It's Complicated.  Research On Open Water Swimming

It’s Complicated. Research On Open Water Swimming

Due to the number of deaths in the swim leg in triathlons, there is a growing interest and need to conduct research on the sport of open water swimming. But there is a significant lack of published and ongoing research outside of studies of hypothermia.

But the issue can be complicated.

But any number of organizations, associations, and governing bodies are facing this complicated issue on what to do.

When researchers look at these issues, there are so many variables involved open water swimming that it presents a significant challenge to any research.

The variables are well-known to triathletes and open water swimming and include everything from water temperature, air temperature, humidity, and the amount of solar radiation to wind (surface chop), distance, time in water, swimwear (wetsuit, short wetsuit, no wetsuit), and degree of individual acclimatization to the elements, which of course can be directly linked to training, body fat index, and aerobic conditioning.

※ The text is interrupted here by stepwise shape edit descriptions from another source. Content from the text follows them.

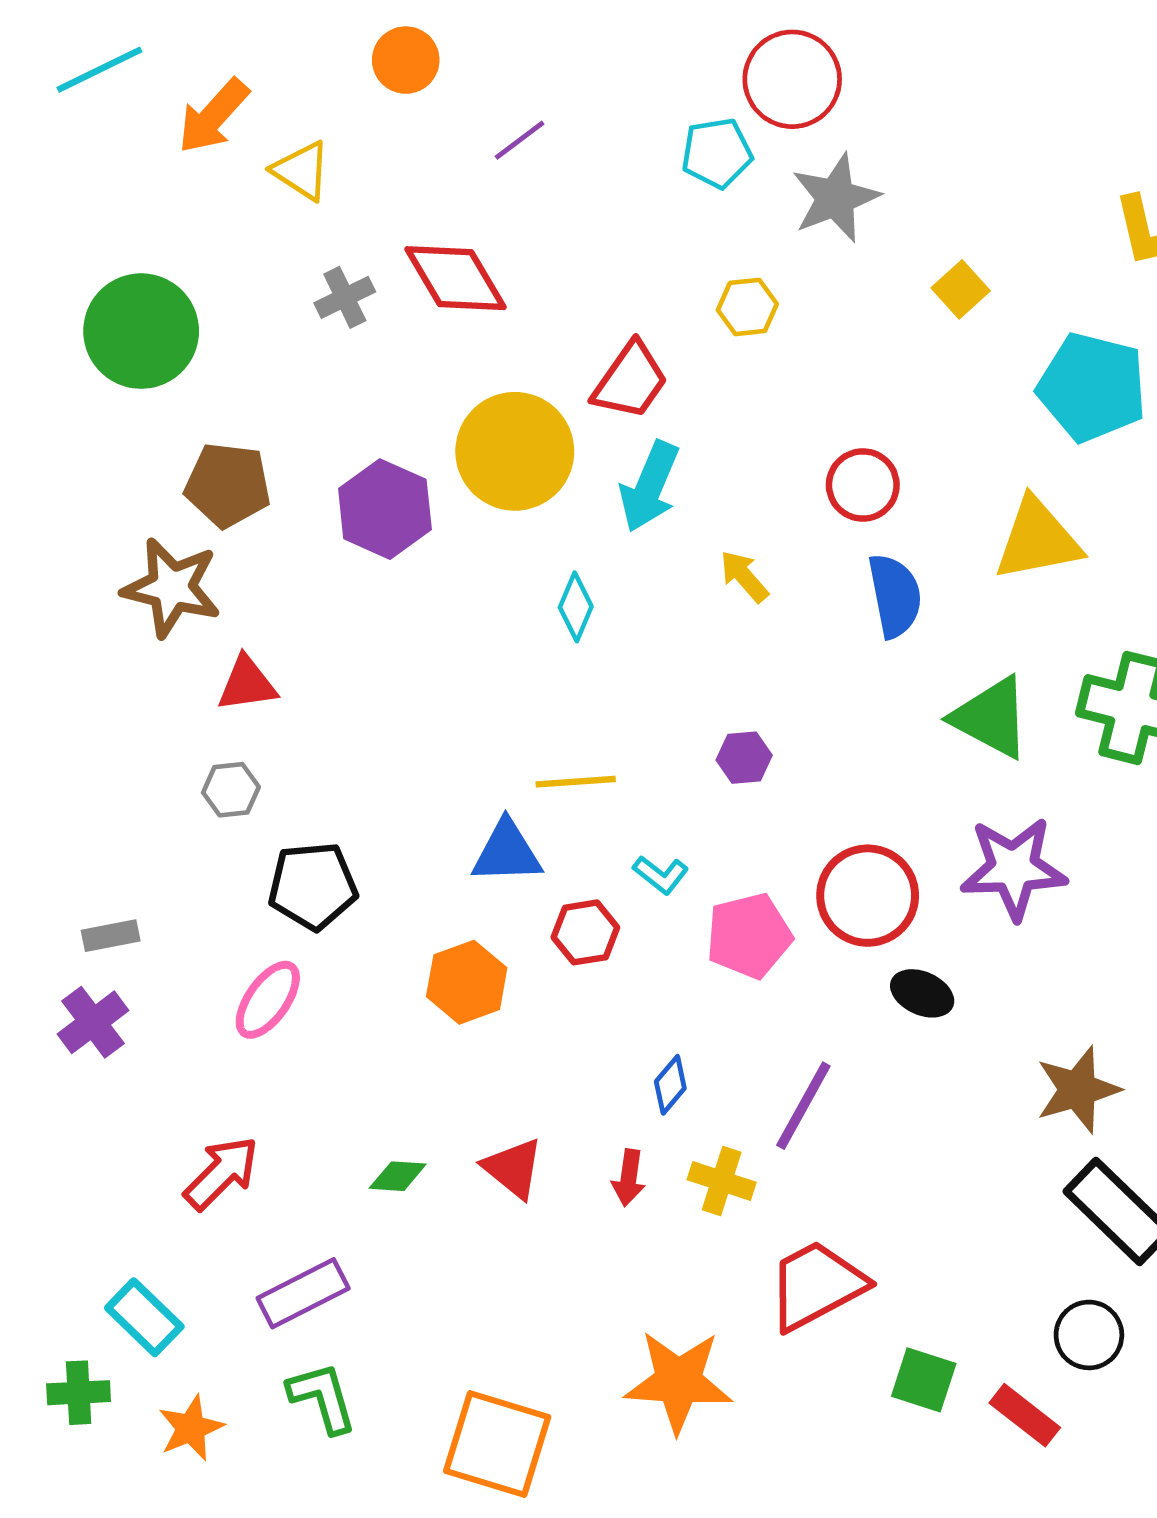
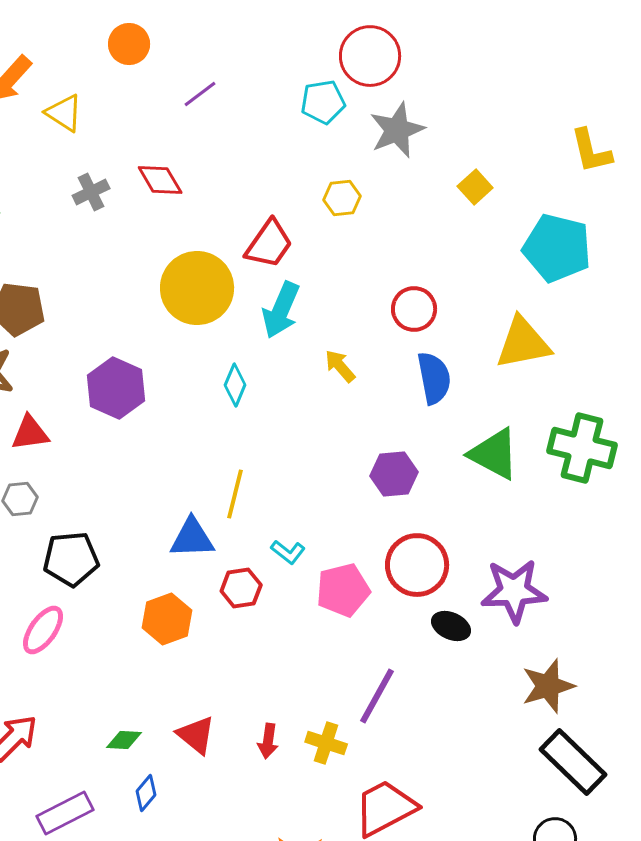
red diamond: (455, 278) -> (160, 180), size x0.7
purple hexagon: (385, 509) -> (116, 388), moved
purple hexagon: (744, 758) -> (394, 474), moved, size x1.4
yellow line: (576, 782) -> (235, 494), turned -72
purple star: (1014, 868) -> (514, 591), moved
blue diamond: (670, 1085) -> (146, 793), moved

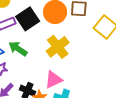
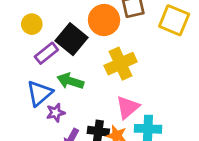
yellow cross: (58, 47) -> (121, 64), turned 30

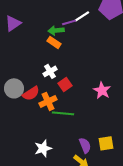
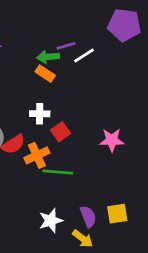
white line: (82, 16) -> (84, 55), moved
white cross: (50, 71) -> (40, 114), turned 32
pink star: (102, 90) -> (112, 140), turned -30
white star: (43, 148) -> (51, 221), moved

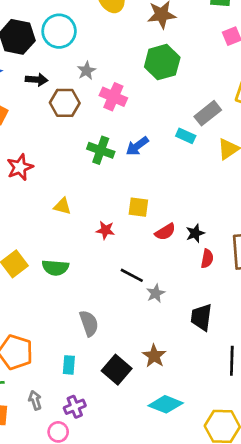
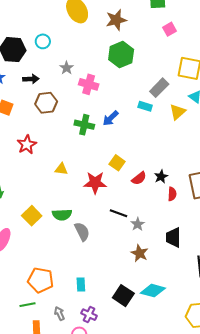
cyan circle: (59, 31) -> (43, 41), size x0.6
brown hexagon: (65, 103) -> (46, 103), moved
yellow square: (138, 207) -> (117, 163), turned 35
red star: (105, 230) -> (95, 183), size x1.6
gray semicircle: (89, 323) -> (82, 232), moved
brown star: (154, 356) -> (139, 253), moved
black square: (117, 370) -> (123, 296), moved
cyan diamond: (166, 404) -> (153, 291), moved
purple cross: (75, 407) -> (89, 315), turned -35

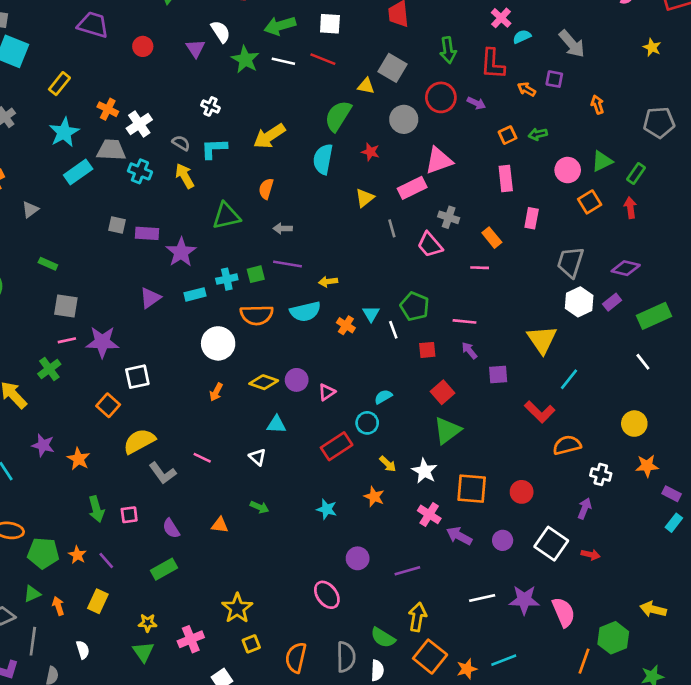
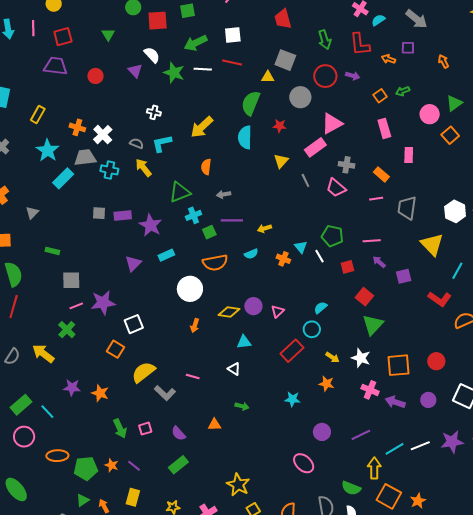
gray trapezoid: (570, 262) -> (407, 208), moved
cyan cross: (227, 279) -> (194, 215), moved
cyan semicircle: (305, 312) -> (251, 254), size x0.6
cyan line: (504, 660) -> (395, 449), moved

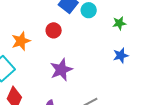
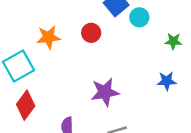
purple star: (61, 70) -> (105, 92), moved

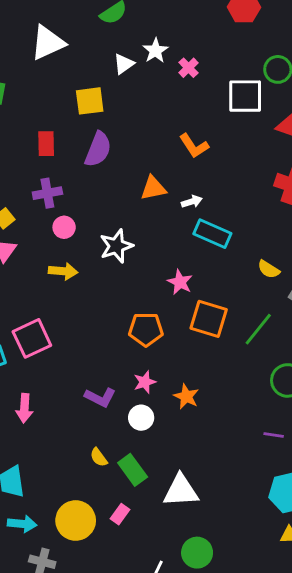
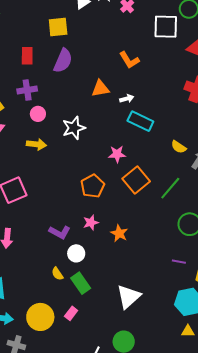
pink star: (180, 282) -> (117, 154), turned -30
orange square: (209, 319) -> (136, 180), turned 32
orange pentagon: (146, 329) -> (93, 186), turned -30
white circle: (141, 418) -> (76, 253), moved
white triangle: (181, 491) -> (129, 297), moved, turned -40

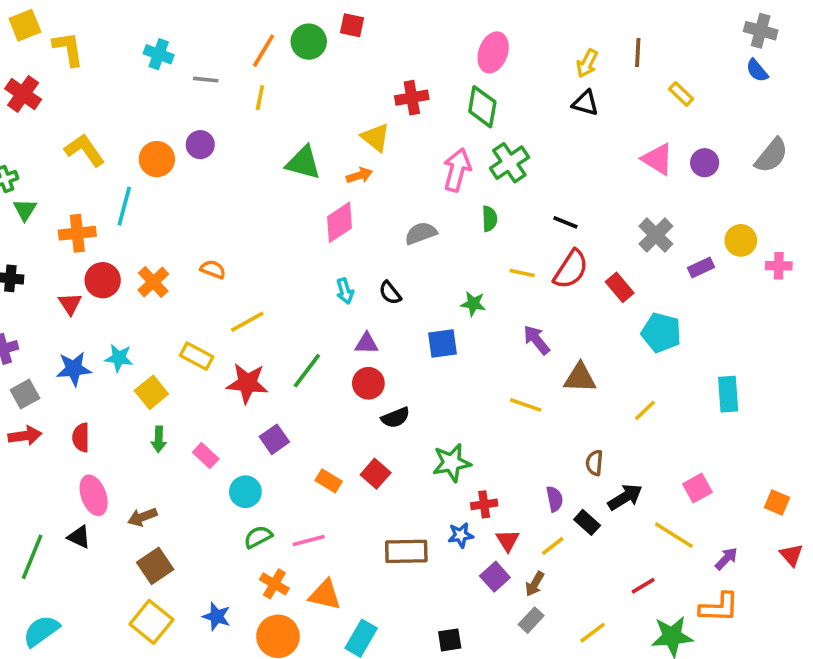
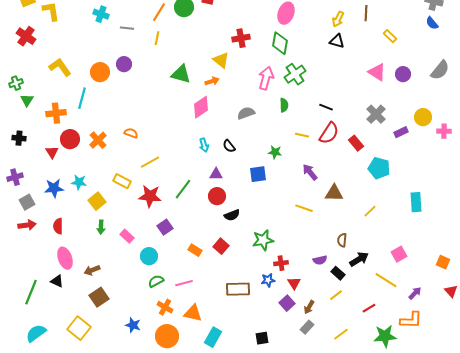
purple semicircle: (555, 499) -> (320, 260), turned 88
yellow line: (553, 546) -> (336, 295), moved
yellow square: (151, 622) -> (79, 328), moved

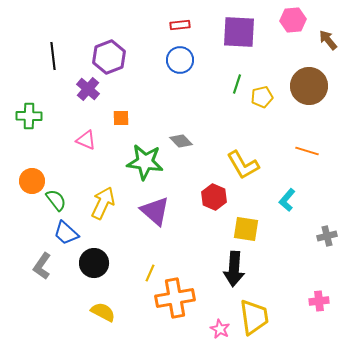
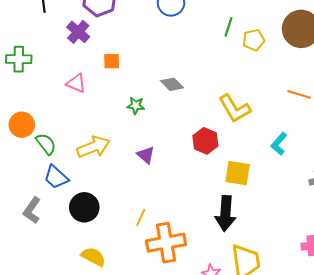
green star: (145, 162) -> (136, 106), size x0.5
yellow arrow: (103, 203) -> (93, 147), turned 44
purple triangle: (155, 211) -> (146, 155), size x0.6

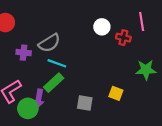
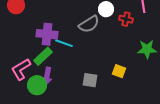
gray semicircle: (49, 43) -> (89, 24), moved
purple cross: (24, 53) -> (47, 34), moved, size x1.5
green rectangle: (54, 83) -> (43, 56), moved

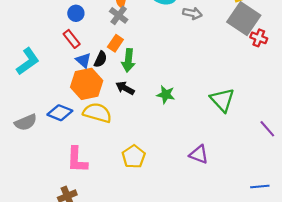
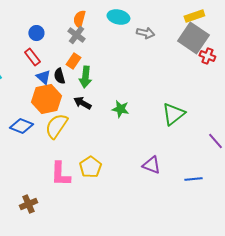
black semicircle: (100, 59) -> (59, 76), turned 140
green triangle: (222, 100) -> (173, 114), turned 35
yellow semicircle: (97, 113) -> (56, 126), turned -72
pink L-shape: (77, 160) -> (60, 174), moved
blue line: (260, 186) -> (193, 179), moved

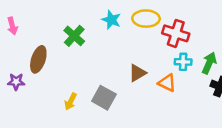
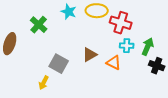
gray square: (104, 98) -> (59, 64), moved
yellow arrow: (71, 101) -> (44, 83), moved

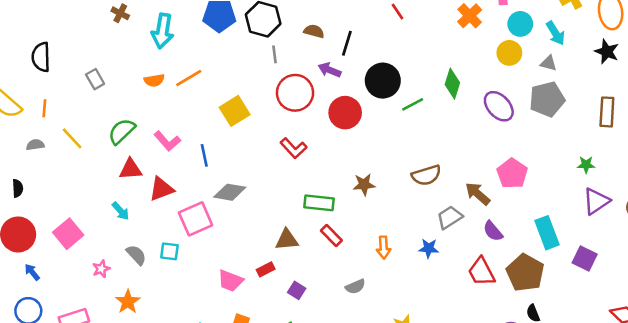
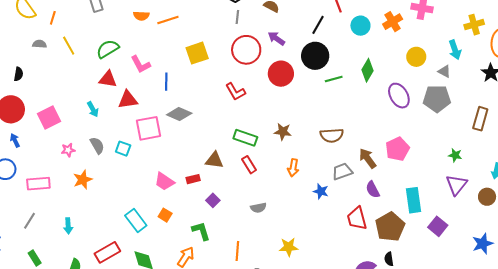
cyan circle: (520, 24) -> (360, 26), moved
black line: (347, 43) -> (318, 25), moved
purple triangle: (596, 201) -> (457, 185), turned -30
orange arrow: (384, 247) -> (293, 168), moved

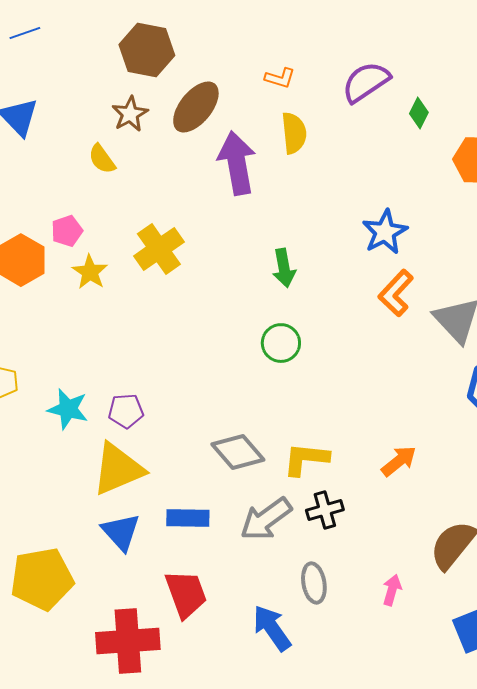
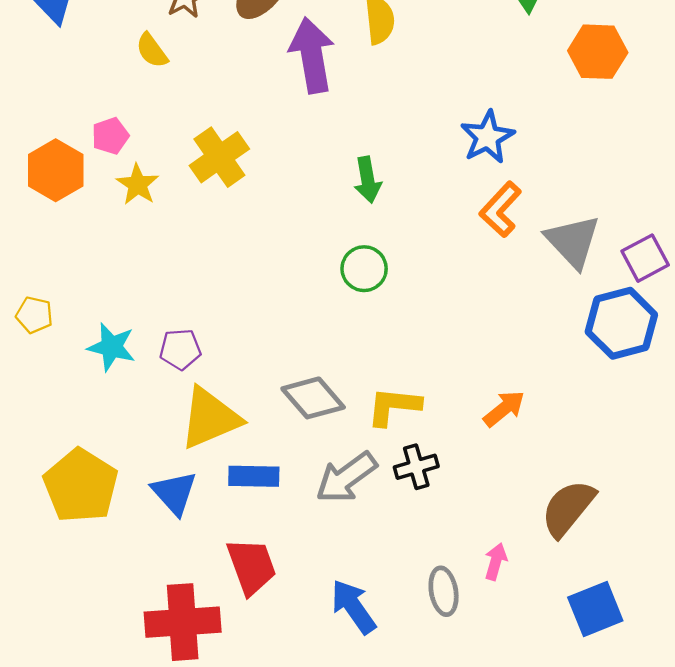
yellow triangle: (118, 469) -> (210, 418), moved
yellow pentagon: (42, 579) -> (81, 486), moved, turned -30
gray ellipse: (314, 583) -> (444, 591), moved

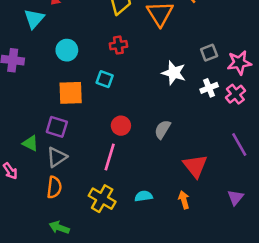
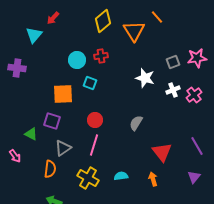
cyan circle: (67, 50) -> (77, 60), moved
pink star: (239, 63) -> (197, 58), moved
red circle: (121, 126) -> (95, 120), moved
purple line: (239, 145) -> (197, 146), moved
gray triangle: (57, 157) -> (63, 148), moved

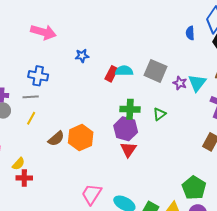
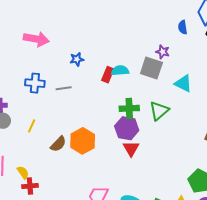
purple star: (180, 83) -> (163, 52), moved
cyan triangle: (197, 83) -> (183, 83), moved, turned -36
gray line: (31, 97) -> (64, 88), moved
green triangle: (160, 114) -> (159, 111), size x1.5
yellow semicircle: (19, 164) -> (23, 172), turned -72

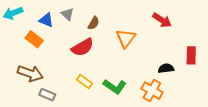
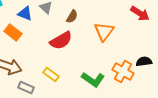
yellow rectangle: (85, 82) -> (51, 75), moved
orange cross: (152, 91) -> (123, 72), moved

This goes without saying that many of the variables in the actual dynamic conditions of a race often change during an event. It could be an upwelling of cold water or a strong wind of warm air or a stiff breeze that turns tranquil water to a lumpy bumpy mess. It could also include amount of water involuntarily ingested by the athlete or the degree of stress felt by the athlete due to the physicality of swimming among a mass of frenzied competitors. In other words: it’s complicated. Then, even if the interpretation of the various research results are synthesized and translated into a policy approved, there will always be critics.

In order to obtain scientifically valid and relevant data in order to begin to establish practical collars, we would suggest that the research is started within a narrow and non-extreme range (e.g., 64-68ºF). Within that narrow range, perhaps researchers and scientists can then determine the effect of many different factors relatively inexpensively (e.g., the effect of wind, distance, time, or the effect of wearing no wetsuit on athletes of different ages and abilities). Once that data is reviewed and accepted, then perhaps the scientific community can expand upwards and downwards. If the scientific community started its research conservatively, they can then build upon that research and data as time and resources allow. Unfortunately, at this time, most associations and governing bodies are dealing with this issue of risk in the open water with a healthy amount of ignorance, and basing their decisions on a limited amount of information and research. There is a need to look outside the current criteria and test limits that are directly relevant to the millions of people who do triathlons and open water swims in dynamic conditions in open bodies of water. A vast majority of these participants are not as physically fit as teenage and young adult elite swimmers with low body fat who regularly train their bodies rigorously. That is, many participants are working adults with a limited amount of time to train and a relatively small amount of experience in open water acclimatization and training.

So research must eventually include these types of participants in its research so the endurance sports community can understand what happens to the human body when individuals swim in water that is as high as FINA’s upper limit of 31°C (87.8°F) or as low as 10°C (50°F) in order to include some of the more extreme lower temperatures faced by triathletes and open water swimmers.

Naturally, researchers and administrators want cut-and-dry numbers and facts. But the variances in human physiological responses run counter to the desire for specific numbers and rules. But like a human body facing the common cold or cancer, individuals react vastly different in the horizontal position under extreme water and air temperatures and conditions. When these variances in conditions and human responses are sufficiently addressed in research, then the governing bodies will have a much better body of information to then make decisions and memorialized with rules.